12.4.1.8 Synteny Block Detection
12.4.1.8.1 Synteny Mapping and Analysis Program (SyMAP)
SyMAPv4.0 is a software package that detects, computes, displays, analyses and queries genome syntenic relationships. It has applications only in medium-to-high divergent eukaryotic genomes, and is particularly for studying monocotyledons and eudicotyledons. It has multiple display modes such as circular, side-by-side, dotplot, closeup, etc. (Soderlund et al. 2011).
12.4.1.8.2 SynChro
This tool is created to reconstruct conserved synteny blocks between comparisons of genomes in pairs. It is formulated on a method that simply calculates the Reciprocal Best-Hits (RBH) to build the synteny blocks. It then, finishes off these blocks with non-RBH syntenic homologs automatically. SynChro functions at a fast pace by adjusting a few parameters only and with the help of multiple essential visualization tools (Drillon et al. 2014).
12.4.1.9 Others
12.4.1.9.1 Consed
After sequence assemblies are created with phrap, they need to be viewed. The user should be directed to the variant sites one by one. The incorrect assemblies need to be detected, edited and aligned. All this is done with the help of Consed tool. It picks primers for amplification and templates efficiently. Furthermore, it includes BamScape, which is able to view bam files with unlimited number of reads as well as promote editing of the reference sequence in targeted regions (Gordon and Green Gordon and Green 2013a, b).
12.4.1.9.2 MultiPool
MultiPool is used for mapping of genetic elements from pooled genotyping. When sequencing depth and marker spacing are varied, noise levels become more non-uniform. In such a case, this computational method is used. It allows information sharing across the variant locations as well and uses a dynamic Bayesian network (DBN). This method can be extended to any number of replicates (Gordon and Green Gordon and Green 2013a, b).
12.4.1.9.3 Tassel-GBS
The bioinformatics pipeline, Tassel-GBS was designed to identify and call SNP genotypes by processing next-generation raw genotyping by sequencing data. It can aid GBS in the process of breeding anticancer plants and studying genomic diversity. This method has extremely high utility primarily for two reasons. Firstly, it can be used by those who do not have access to sophisticated computing resources. Secondly, it has the ability for large analyses but it can also be run at smaller scales (Glaubitz et al. 2014).
12.4.1.9.4 Maker
MAKER is a pipeline that allows plants with less complex genomes to annotate their genomes and create databases. It is portable, easily trainable and configurable. In the initial runs, the outputs automatically develop the gene prediction algorithm leading to a better quality gene model in the following runs, and are directly entered into the Generic Model Organism Database (GMOD). The quality indices of the annotations play an instrumental role in the functioning of MAKER (Campbell et al. 2014).
12.4.1.9.5 Bowtie
The Bowtie package is an extremely fast and memory-efficient bioinformatics tool. It aligns short sequencing reads output by next generation sequencing technologies. These alignments can be used to build genome indices and call consensus sequences (Langmead 2010).
12.4.1.9.6 Blast2GO
Blast2GO is an all-inclusive bioinformatics platform for the functional annotation of genomic datasets through high-throughput technologies. Subsequently, data mining is done on the output based on GO vocabulary. With an interactive and user-friendly interface and easy operability, it is a highly suitable software tool for plant genomics research. One of the prime reasons for this is that it can be extended to a vast number of species and be customised accordingly.

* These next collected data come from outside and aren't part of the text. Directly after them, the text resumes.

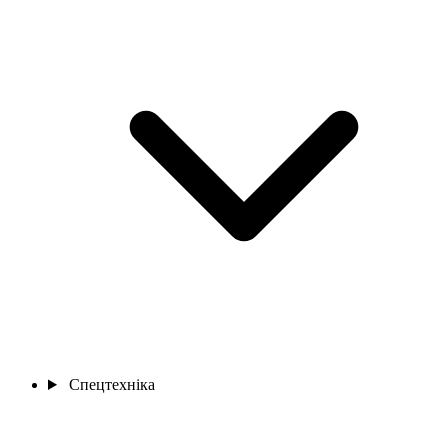
Спецтехніка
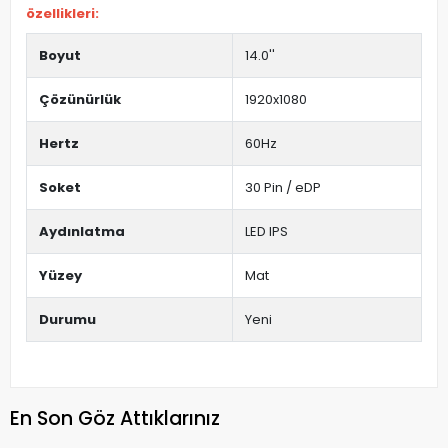
özellikleri:
Boyut
14.0''
Çözünürlük
1920x1080
Hertz
60Hz
Soket
30 Pin / eDP
Aydınlatma
LED IPS
Yüzey
Mat
Durumu
Yeni
En Son Göz Attıklarınız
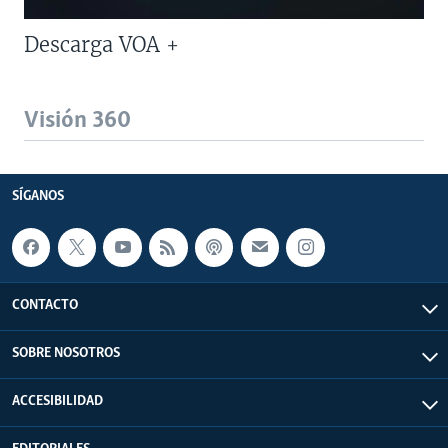
Descarga VOA +
Visión 360
SÍGANOS
CONTACTO
SOBRE NOSOTROS
ACCESIBILIDAD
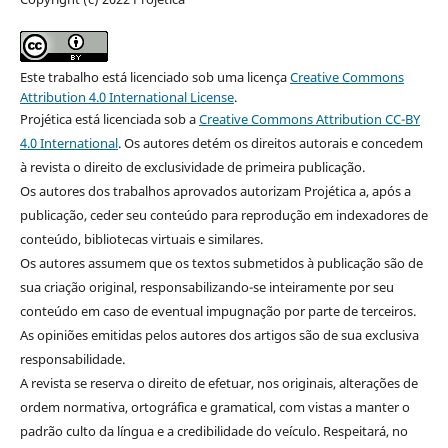
Este trabalho está licenciado sob uma licença
Creative Commons
Attribution 4.0 International License
.
Projética está licenciada sob a
Creative Commons Attribution CC-BY
4.0 International
. Os autores detém os direitos autorais e concedem
à revista o direito de exclusividade de primeira publicação.
Os autores dos trabalhos aprovados autorizam Projética a, após a
publicação, ceder seu conteúdo para reprodução em indexadores de
conteúdo, bibliotecas virtuais e similares.
Os autores assumem que os textos submetidos à publicação são de
sua criação original, responsabilizando-se inteiramente por seu
conteúdo em caso de eventual impugnação por parte de terceiros.
As opiniões emitidas pelos autores dos artigos são de sua exclusiva
responsabilidade.
A revista se reserva o direito de efetuar, nos originais, alterações de
ordem normativa, ortográfica e gramatical, com vistas a manter o
padrão culto da língua e a credibilidade do veículo. Respeitará, no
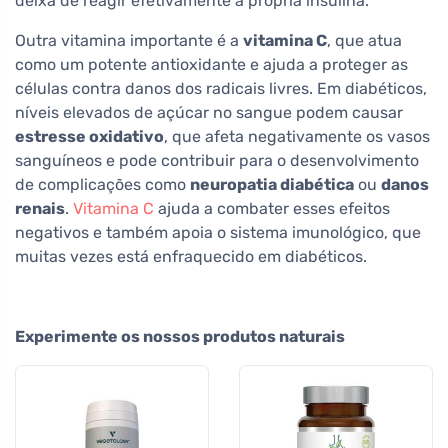
deixa de reagir efetivamente à própria insulina.
Outra vitamina importante é a
vitamina C
, que atua
como um potente antioxidante e ajuda a proteger as
células contra danos dos radicais livres. Em diabéticos,
níveis elevados de açúcar no sangue podem causar
estresse oxidativo
, que afeta negativamente os vasos
sanguíneos e pode contribuir para o desenvolvimento
de complicações como
neuropatia diabética
ou
danos
renais
.
Vitamina C
ajuda a combater esses efeitos
negativos e também apoia o sistema imunológico, que
muitas vezes está enfraquecido em diabéticos.
Experimente os nossos produtos naturais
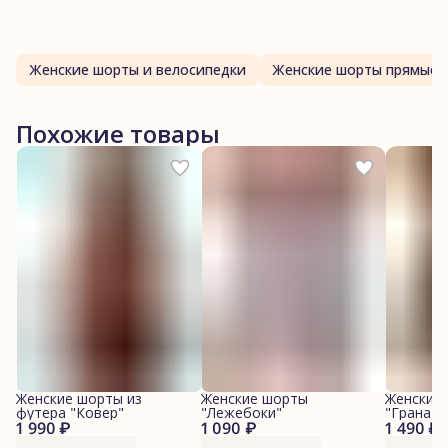
Женские шорты и велосипедки
Женские шорты прямые
Похожие товары
Женские шорты из
Женские шорты
Женские
футера "Ковер"
"Лежебоки"
"Гранаты
1 990 ₽
1 090 ₽
1 490 ₽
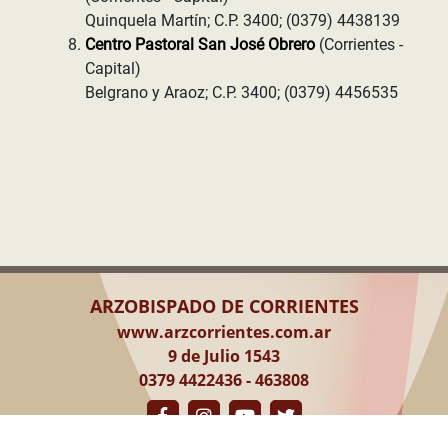
Quinquela Martín; C.P. 3400; (0379) 4438139
Centro Pastoral San José Obrero
(Corrientes -
Capital)
Belgrano y Araoz; C.P. 3400; (0379) 4456535
ARZOBISPADO DE CORRIENTES
www.arzcorrientes.com.ar
9 de Julio 1543
0379 4422436 - 463808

12.4.2 Transcriptomics Applications
This section states the bioinformatics approaches for transcriptomics applications of anticancer plants (Table 12.3).
12.4.2.1 Gene Expression Analysis
12.4.2.1.1 Database for Annotation, Visualisation and Integrated Discovery (DAVID)

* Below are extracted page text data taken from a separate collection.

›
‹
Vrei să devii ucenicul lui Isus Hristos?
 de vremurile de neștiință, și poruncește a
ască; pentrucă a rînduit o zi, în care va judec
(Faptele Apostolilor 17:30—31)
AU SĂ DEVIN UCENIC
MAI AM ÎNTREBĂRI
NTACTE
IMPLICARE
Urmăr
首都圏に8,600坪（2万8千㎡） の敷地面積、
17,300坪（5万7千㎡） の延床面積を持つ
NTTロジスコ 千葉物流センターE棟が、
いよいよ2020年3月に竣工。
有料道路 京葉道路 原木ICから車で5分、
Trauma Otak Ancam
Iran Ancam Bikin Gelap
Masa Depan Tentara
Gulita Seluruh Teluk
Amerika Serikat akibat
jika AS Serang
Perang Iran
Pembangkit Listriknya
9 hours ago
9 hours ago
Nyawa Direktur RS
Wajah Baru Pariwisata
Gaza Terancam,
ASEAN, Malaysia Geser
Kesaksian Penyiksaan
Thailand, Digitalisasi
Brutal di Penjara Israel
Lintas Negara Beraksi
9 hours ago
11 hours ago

DAVID is a web-based program that provides functional annotation tools for large lists of genes or proteins. It facilitates the transition from data collection to biological meaning. Its tools summarize the datasets according to Gene Ontology terms, protein functional domains and motifs, and biochemical pathways. They also associate genes with diseases, detect interacting proteins and explore gene names in batch.
12.4.2.1.2 EGAssembler
EGAssembler is a web server which analyses expressed sequence tags and has the ability to process large volumes of data rapidly. It can merge and align genomic fragments generated from shotgun sequencing to give the initial sequence. It has in-built tools as well as tools that can be modified by the user. They are capable of clustering and EST assembly as well.
12.4.2.1.3 KeggOrthology-Based Annotation System (KOBAS)

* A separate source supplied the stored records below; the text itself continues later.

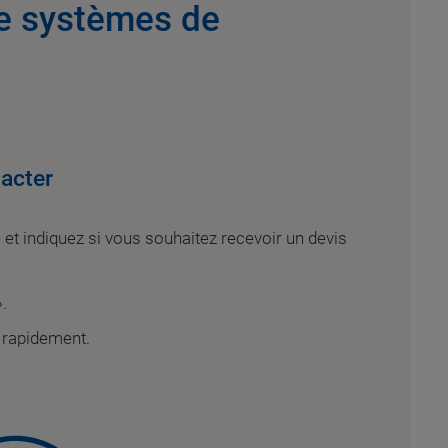
de systèmes de
acter
et indiquez si vous souhaitez recevoir un devis
.
 rapidement.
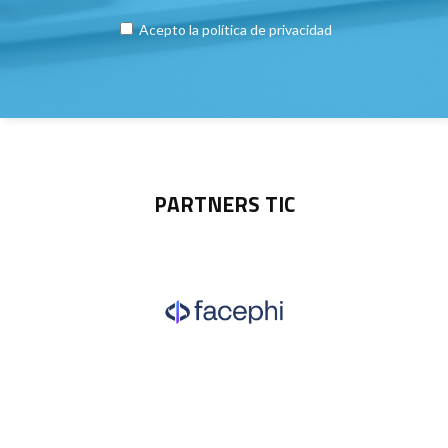
Acepto la
política de privacidad
PARTNERS TIC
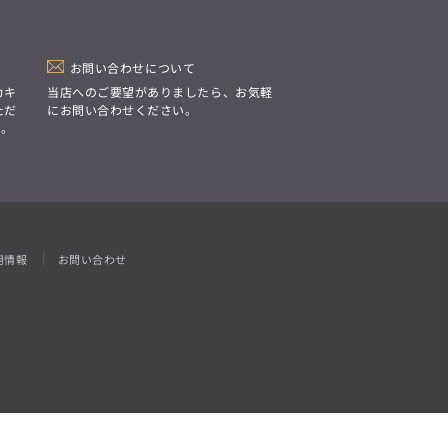
「Simplicity & Quality
シンプルでいて上質を追求し、
スーツをただの仕事着ではなく、
装う喜びを知る大人のための
ファッションへと昇華させる。」
お問い合わせについて
カキ
当店へのご要望がありましたら、お気軽
ただ
にお問い合わせください。
す。
用情報
お問い合わせ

KOBAS is a web server that has a reservoir of knowledge regarding diseases, gene ontology and enriched pathways, derived from significant databases like KEGG, BioCyc, OMIM, etc. Its improved versions - KOBAS 2.0 and KOBAS 3.0 can be accessed online. It is a popular tool for gene expression analysis that performs statistical tests to give output (Xie et al. 2011).
12.4.2.2 miRNA Prediction
12.4.2.2.1 Ingenuity Pathway Analysis (IPA)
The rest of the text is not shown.